Problem
Write out only the lines running from the one that contains "immung mit den geltenden Rechtsvorschriften." to the end of the material, both ends included.

Data section start

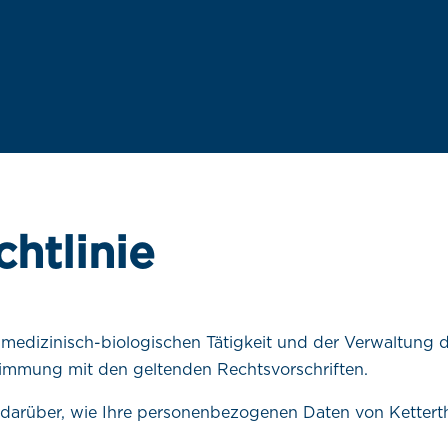
htlinie
 medizinisch-biologischen Tätigkeit und der Verwaltung de
immung mit den geltenden Rechtsvorschriften.
ie darüber, wie Ihre personenbezogenen Daten von Ketterth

Data section end

Solution to this exercise
immung mit den geltenden Rechtsvorschriften.
ie darüber, wie Ihre personenbezogenen Daten von Ketterth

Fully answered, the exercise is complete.